The next chart shows two rates. The first column represents the rates of the data set. The second one represents the ratios for the predicted positives of the model.

### Profit chart

This testing method shows the difference of the profits from randomness and those using the model depending on the instance ratio.

In this chart three lines are represented, the grey one represent the profits from randomly choosing the instances. The blue line is the evolution of the profits when using the model. Finally, the black one separates the benefits from the losses of the process. The chart below represents the profit chart of a model that detect forged banknotes.

The values of the previous plot are displayed below.

• Unitary cost: 1
• Unitary income: 2
• Maximum profit: 122.7
• Instance ratio: 0.45

The maximum profit is the value of the greatest benefit obtained with the model, 122.7%, and the instance ratio is the percentage of instances used to obtain that benefit, 45%.

### Misclassified instances

When performing a classification problem, it is important to know which instances have been misclassified.

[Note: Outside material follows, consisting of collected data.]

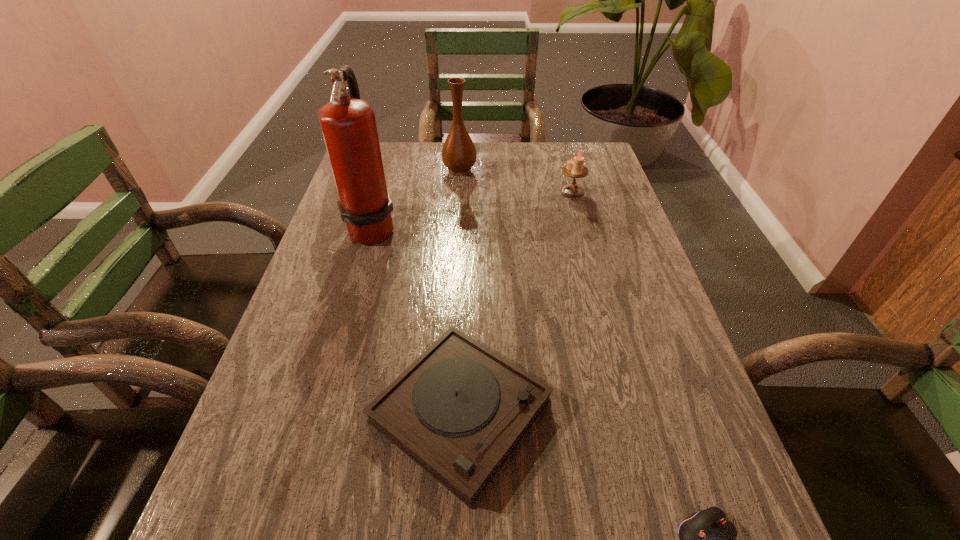 Find the location of a particular element. The height and width of the screenshot is (540, 960). vacant space located 0.220m on the front of the third shortest object is located at coordinates [x=587, y=245].

Locate an element on the screen. The image size is (960, 540). free spot located on the back of the phonograph record is located at coordinates (465, 305).

The image size is (960, 540). Find the location of `object that is at the far edge`. object that is at the far edge is located at coordinates (459, 154).

Locate an element on the screen. The width and height of the screenshot is (960, 540). object positioned at the left edge is located at coordinates (348, 124).

What are the coordinates of `object at the right edge` in the screenshot? It's located at (574, 168).

Find the location of a particular element. This screenshot has height=540, width=960. free space at the far edge of the desktop is located at coordinates (550, 144).

You are a GUI agent. You are given a task and a screenshot of the screen. Output one action in this format:
    pyautogui.click(x=<x>, y=<y>)
    Task: Click on the vacant region at the left edge of the desktop
    
    Given the screenshot: What is the action you would take?
    pyautogui.click(x=363, y=310)

I want to click on vacant space at the right edge of the desktop, so click(706, 451).

Locate an element on the screen. Image resolution: width=960 pixels, height=540 pixels. vacant region at the far right corner of the desktop is located at coordinates (586, 146).

The image size is (960, 540). In order to click on free space between the third farthest object and the vase in this screenshot , I will do `click(416, 198)`. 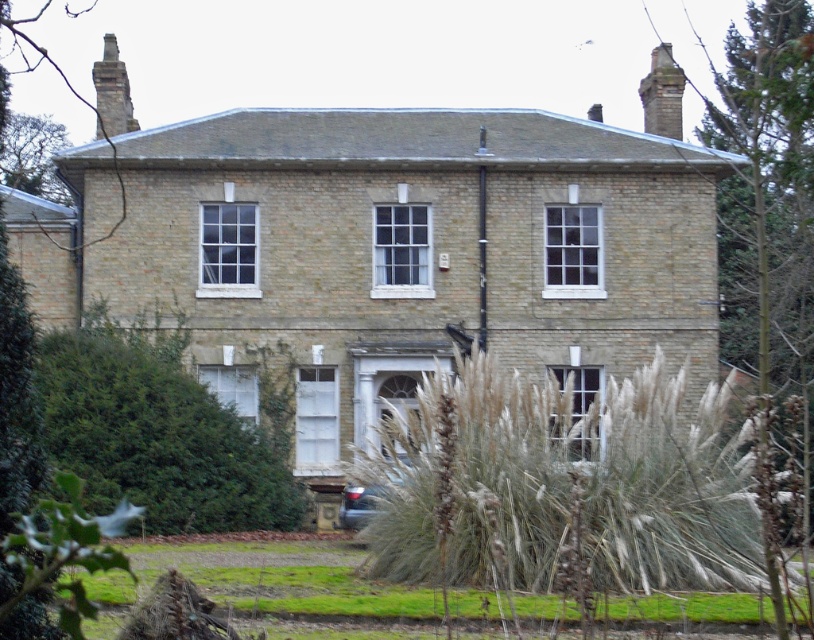 Question: In this image, where is smooth brick chimney at upper right located relative to brick chimney at upper left?

Choices:
 (A) below
 (B) above

Answer: (A)

Question: Which point is closer to the camera taking this photo?

Choices:
 (A) (642, 102)
 (B) (355, 499)
 (C) (104, 109)

Answer: (B)

Question: Which object is farther from the camera taking this photo?

Choices:
 (A) smooth brick chimney at upper right
 (B) brick chimney at upper left
 (C) shiny metallic car at lower center

Answer: (A)

Question: Estimate the real-world distances between objects in this image. Which object is farther from the smooth brick chimney at upper right?

Choices:
 (A) shiny metallic car at lower center
 (B) brick chimney at upper left

Answer: (A)

Question: Is smooth brick chimney at upper right positioned behind shiny metallic car at lower center?

Choices:
 (A) yes
 (B) no

Answer: (A)

Question: Is the position of smooth brick chimney at upper right more distant than that of brick chimney at upper left?

Choices:
 (A) yes
 (B) no

Answer: (A) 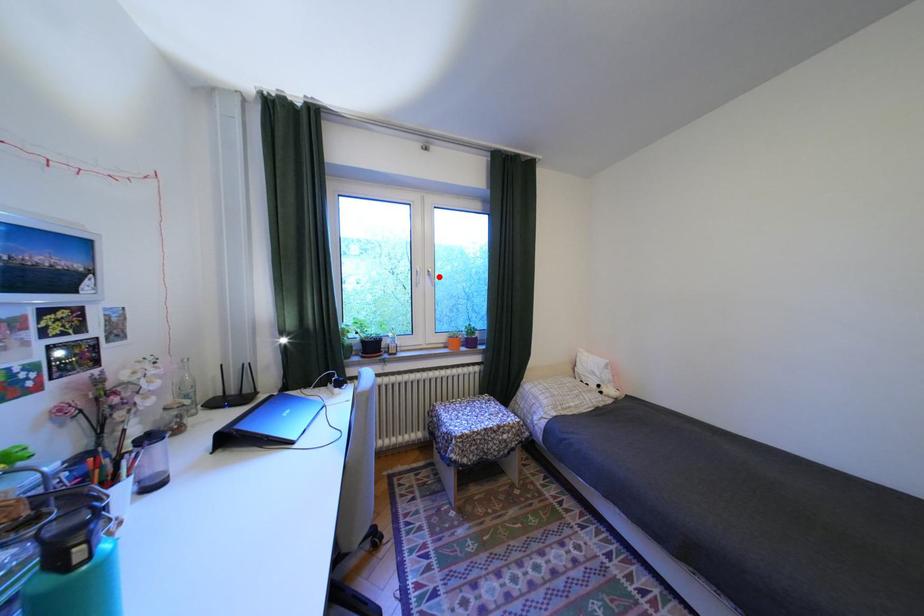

This method shows which actual positive instances are predicted as negative (false negatives), and which actual negative instances are predicted as positive (false positives).

This information is displayed in table format, identifying each instance with an Instance ID, and showing its corresponding data, which is composed of its values of the model variables. Two tables would be displayed, one for the positive instances predicted as negative and other one for the negative instances predicted as positive.